According to Velu, a couple of Indian laboratories, including Neuberg, can do genetic testing. “Currently government is doing it themselves; they are not allowing private labs to do genomic testing. We have been telling the government labs to permit private labs to do it. Ideally, about 10% of positive samples should undergo genetic testing as routine. Some countries are doing even up to 90%. For instance, Israel is doing genomic testing on almost every positive sample”, he tells.
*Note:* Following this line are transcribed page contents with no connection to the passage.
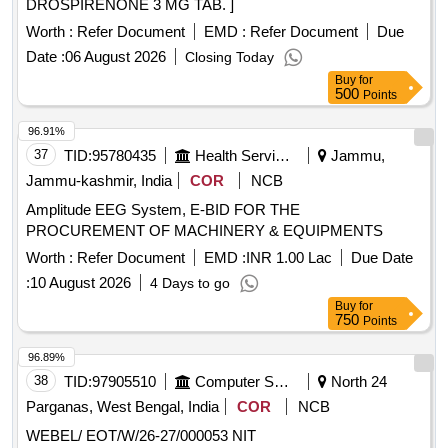
DROSPIRENONE 3 MG TAB. ]
Worth :
Refer Document
EMD :
Refer Document
Due
Date :
06 August 2026
Closing Today
Buy
for
500
Points
96.91%
37
TID:
95780435
Health Services/equipments
Jammu,
Jammu-kashmir, India
COR
NCB
Amplitude EEG System, E-BID FOR THE
PROCUREMENT OF MACHINERY & EQUIPMENTS
Worth :
Refer Document
EMD :
INR 1.00 Lac
Due Date
:
10 August 2026
4 Days to go
Buy
for
750
Points
96.89%
38
TID:
97905510
Computer Softwares
North 24
Parganas, West Bengal, India
COR
NCB
WEBEL/ EOT/W/26-27/000053 NIT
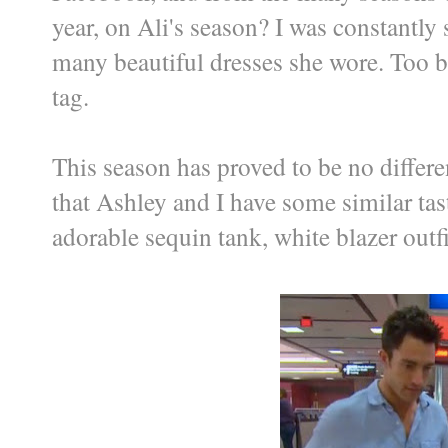
year, on Ali's season? I was constantly
many beautiful dresses she wore. Too 
tag.
This season has proved to be no differen
that Ashley and I have some similar tast
adorable sequin tank, white blazer out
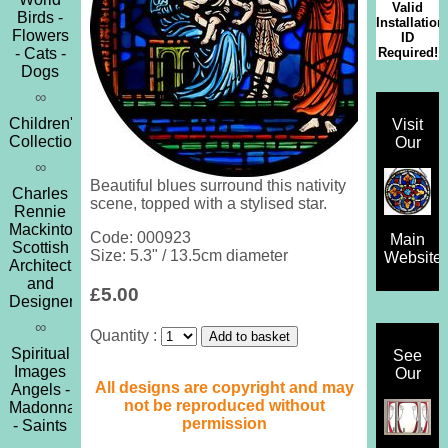
Valid
Birds -
Installation
Flowers
ID
Required!
- Cats -
Dogs
∞
Children's
Visit
Collection
Our
∞
Beautiful blues surround this nativity
Charles
scene, topped with a stylised star.
Rennie
Mackintosh
Code: 000923
Main
Scottish
Size: 5.3" / 13.5cm diameter
Website
Architect
and
£5.00
Designer
∞
Quantity :
Spiritual
See
Images
Our
All designs are copyright and may
Angels -
not be reproduced without
Madonna
permission
- Saints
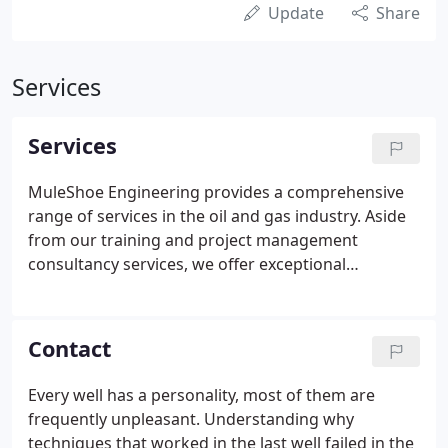
Update
Share
Services
Services
MuleShoe Engineering provides a comprehensive
range of services in the oil and gas industry. Aside
from our training and project management
consultancy services, we offer exceptional
assistance in resolving issues regarding low
pressure operations, coalbed methane, gas
measurement, oil field construction, and artificial
Contact
lift. We can also help your company deal with its
problems in collecting, moving, or storing
Every well has a personality, most of them are
hydrocarbon products.
frequently unpleasant. Understanding why
techniques that worked in the last well failed in the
Incidentally, the South African government has asked Neuberg to set up a Covid-19 genetic testing facility in that country. “We run three Covid-19 testing facilities in South Africa. We don’t do genetic testing there, but the government of South Africa wants us to do genetic testing. We are currently in discussion with them”, Velu says.

Neuberg has 125 operational labs. While most of them are in India, the company also has a presence in South Africa, West Asia and the U.S. Velu said Neuberg aims to have 200 labs and 2000 collection points with an investment in the range of ₹100–200 crore in the next one year. The company also aims to have at least one genomic lab in every region of India. “We intend to have a genomic lab in Delhi by the next quarter”, he says.
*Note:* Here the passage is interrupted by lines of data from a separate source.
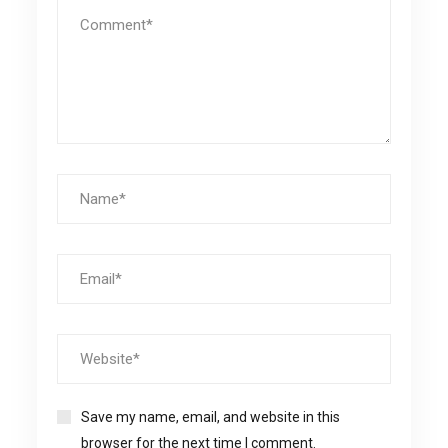
Save my name, email, and website in this
browser for the next time I comment.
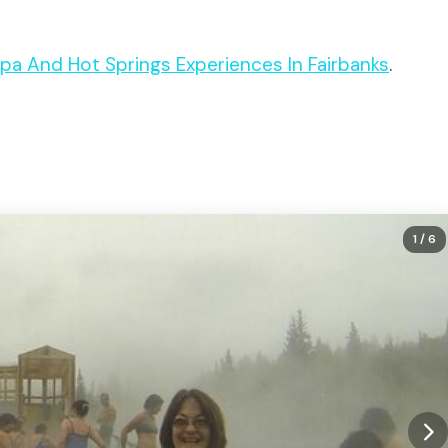
 Spa And Hot Springs Experiences In Fairbanks
.
1
/ 6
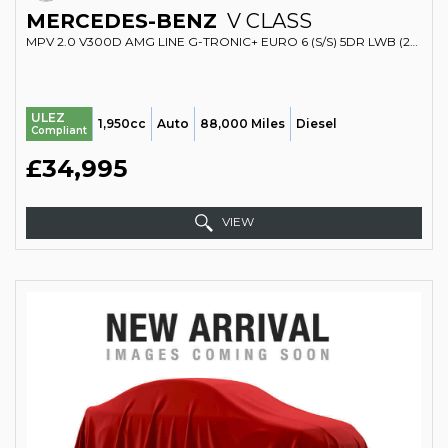
MERCEDES-BENZ
V CLASS
MPV 2.0 V300D AMG LINE G-TRONIC+ EURO 6 (S/S) 5DR LWB (2019/69)
ULEZ
1,950cc
Auto
88,000 Miles
Diesel
Compliant
£34,995
VIEW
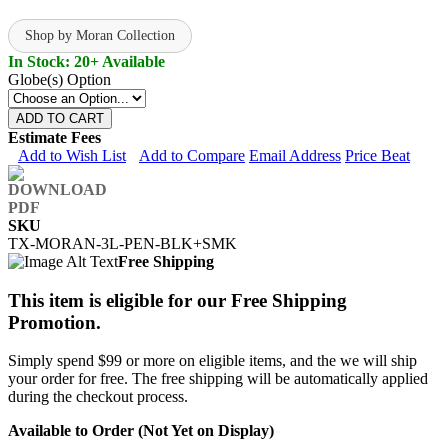
Shop by Moran Collection
In Stock: 20+ Available
Globe(s) Option
ADD TO CART
Estimate Fees
Add to Wish List
Add to Compare
Email Address
Price Beat
SKU
TX-MORAN-3L-PEN-BLK+SMK
Free Shipping
This item is eligible for our Free Shipping
Promotion.
Simply spend $99 or more on eligible items, and the we will ship
your order for free. The free shipping will be automatically applied
during the checkout process.
Available to Order (Not Yet on Display)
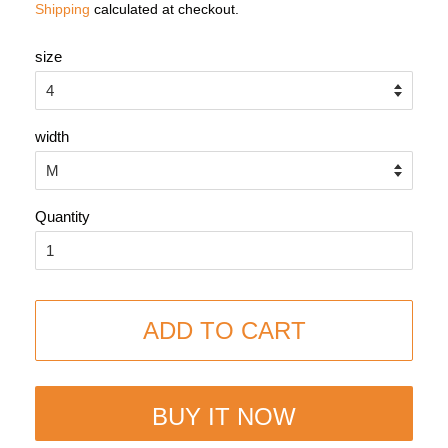
Shipping
calculated at checkout.
size
width
Quantity
ADD TO CART
BUY IT NOW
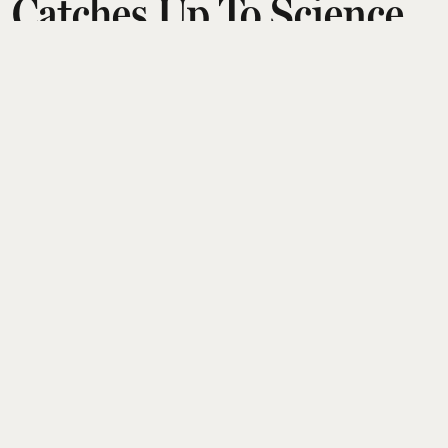
Catches Up To Science
Fiction
Aditi Tarafdar
Updated on
:
05 Aug 2026, 1:20 pm
The essay traces a journey from a girlhood love of
speculative science fiction to an adult unease as its
timelines converge with real life. Using Bradbury’s
tale of an automated house serving a dead family
after a nuclear blast, the writer shows how once-
remote dystopian futures now feel like warnings
we are actively ignoring rather than distant
possibilities.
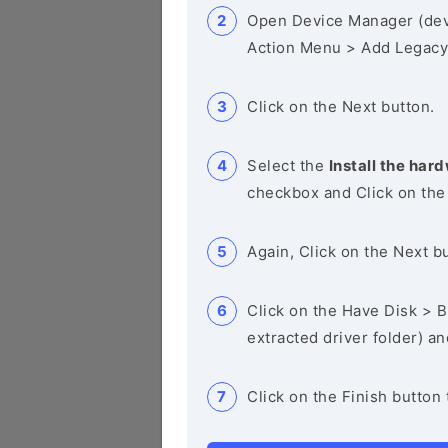
Open Device Manager (de
Action Menu > Add Legacy
Click on the Next button.
Select the
Install the hard
checkbox and Click on the
Again, Click on the Next b
Click on the Have Disk > Br
extracted driver folder) a
Click on the Finish button 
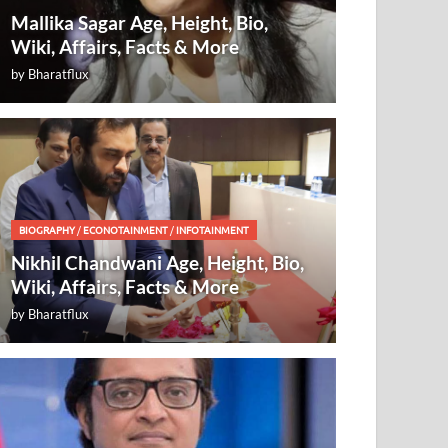
Mallika Sagar Age, Height, Bio,
Wiki, Affairs, Facts & More
by
Bharatflux
BIOGRAPHY
/
ECONOTAINMENT
/
INFOTAINMENT
Nikhil Chandwani Age, Height, Bio,
Wiki, Affairs, Facts & More
by
Bharatflux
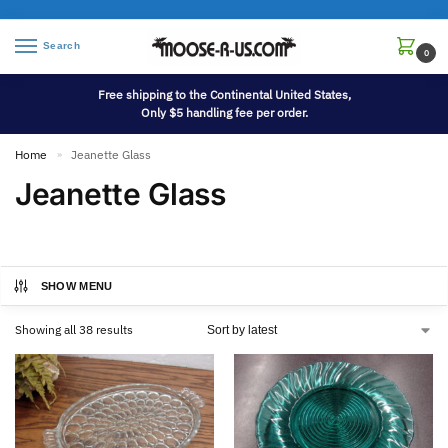
Search
0
Free shipping to the Continental United States,
Only $5 handling fee per order.
Home
Jeanette Glass
»
Jeanette Glass
SHOW MENU
Showing all 38 results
As of November 29, India had sequenced 102,880 Covid-19 positive samples through INSACOG laboratories. The country had by then tested 3.46 crore Covid-19 positive cases cumulatively.
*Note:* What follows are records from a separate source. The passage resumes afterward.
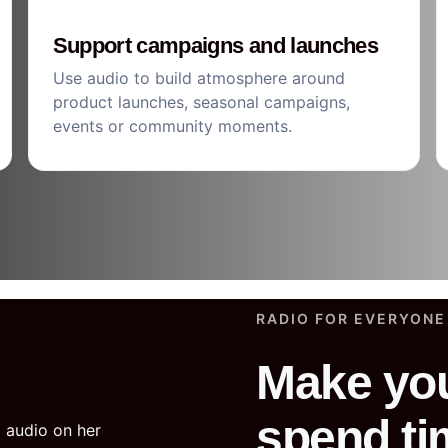
Support campaigns and launches
Use audio to build atmosphere around
product launches, seasonal campaigns,
events or community moments.
RADIO FOR EVERYONE
Make you
spend ti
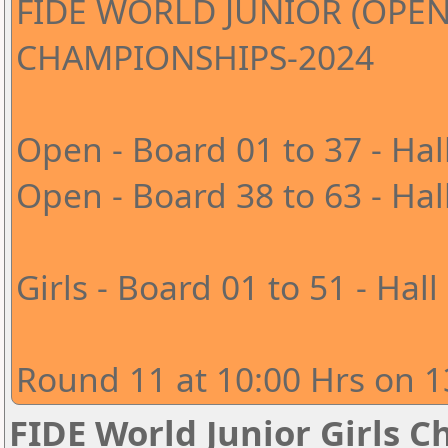
FIDE WORLD JUNIOR (OPEN
CHAMPIONSHIPS-2024
Open - Board 01 to 37 - Hal
Open - Board 38 to 63 - Hal
Girls - Board 01 to 51 - Hall
Round 11 at 10:00 Hrs on 1
FIDE World Junior Girls 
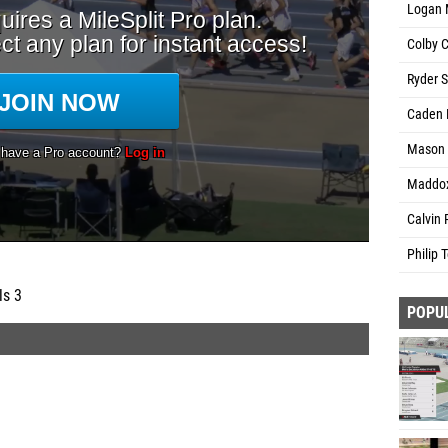
Logan 
Colby C
Ryder 
Caden 
Mason R
Maddox
Calvin 
Philip T
ls 3
POPU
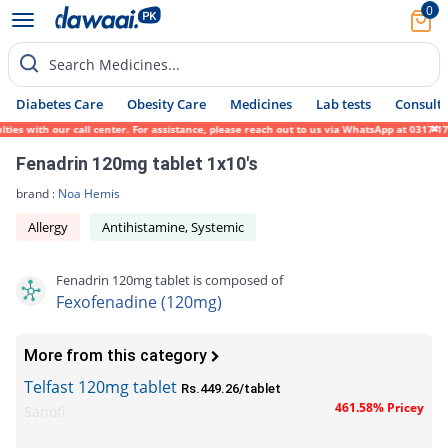
0
Search Medicines...
Diabetes Care
Obesity Care
Medicines
Lab tests
Consult 
es with our call center. For assistance, please reach out to us via WhatsApp at 0317-171
Fenadrin 120mg tablet 1x10's
brand :
Noa Hemis
Allergy
Antihistamine, Systemic
Fenadrin 120mg tablet is composed of
Fexofenadine (120mg)
More from this category
Telfast 120mg tablet
Rs.449.26/tablet
461.58% Pricey
Sanofi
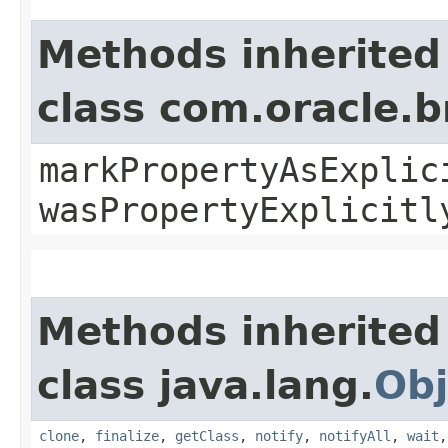
Methods inherited
class com.oracle.b
markPropertyAsExplic
wasPropertyExplicitl
Methods inherited
class java.lang.
Obj
clone
,
finalize
,
getClass
,
notify
,
notifyAll
,
wait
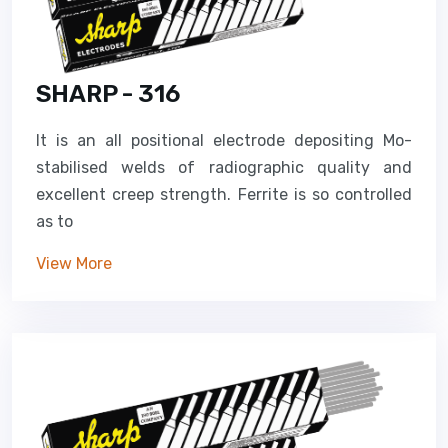
SHARP - 316
It is an all positional electrode depositing Mo-
stabilised welds of radiographic quality and
excellent creep strength. Ferrite is so controlled
as to
View More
Velu says that the cost of genetic testing can also be brought down as in the case of RT-PCR tests once there are sufficient volumes. “Originally the genetic testing may cost ₹10,000 but with volumes, it can come down to ₹5,000. Even RT-PCR started with ₹4,500, so once the volume goes up, the genetic testing cost can also come down further, even in the ₹2,000 to ₹3,000 range”, he says.

The issue is not just about Omicron. “We need to ramp up genetic testing capability. Omicron is not going to be the end of the variant. There is going to be many more variants coming until the next three years. So genetic testing has to become part of our testing protocol. Even though we may not require 1000 labs, but there should be at least 50 to 100 labs that can do it”, Velu elucidates.

Four-year-old Neuberg has moved out of its traditional strongholds in the south and west India and made a foray into the north too. The company has just announced the launch of 10 diagnostics labs and over 100 sample collection centres across Delhi, Chandigarh, Haryana, and Uttar Pradesh.